The first performance of Rachmaninoff's Third Symphony took place on the evening of November 6, 1936. The orchestra was the Philadelphia Orchestra, and the conductor was Leopold Stokowski. The critics gave the work an unenthusiastic reception, and Stokowski never conducted it again… that is, not until he recorded it with London's National Philharmonic Orchestra in May 1975, almost 40 years later. He was 93 years old.
This was one of two LPs that Stokowski made for the Desmar label. (The other pairs him with the strings of the Royal Philharmonic Orchestra in Vaughan Williams' Fantasia on a Theme by Tallis, Dvořák's Serenade for Strings, and an arrangement of "When I am laid in earth" from Purcell's Dido and Aeneas – now on EMI Classics 66760.) If anything, these recordings, particularly the present one, have a red-hot excitement that many of the conductor's other discs from the 1970s can't approach. This isn't the deeply philosophical, introspective conducting of an old man, but the sensuous, passionate conducting of a young one.

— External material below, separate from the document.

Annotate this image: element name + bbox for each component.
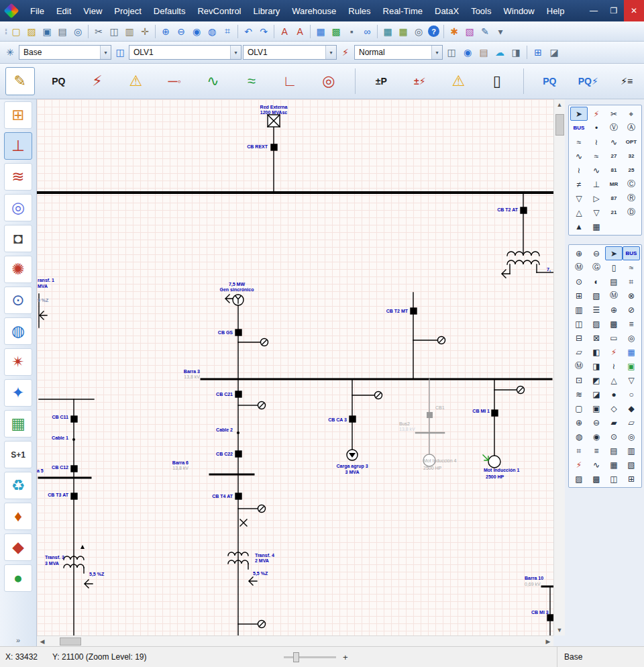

The disc opens with a luxurious (7:03) rendition of the Vocalise, ostensibly the composer's own orchestration, but perhaps not completely unimproved by occasional Stokowski-isms. The symphony itself is played at a fairly traditional tempo overall, although Stokowski's tempos are extremely flexible – the fast parts tend to go faster and the slow parts tend to go slower. The NPO plays with whiplash precision, even when transitions between sections (and this is a very sectional work) are unconventionally handled. The music's brooding Russian soul is bared. Best of all, however, is this performance's spontaneity. Stokowski's gathers the symphony to his breast and loves it as if it were the prodigal son returned. There are several good recordings of this symphony on the market, but I know of none that is as mercurial and passionate as this one. Don't worry about the short playing time: this is the recording to get, even if Stokowski's conducting usually makes you skeptical.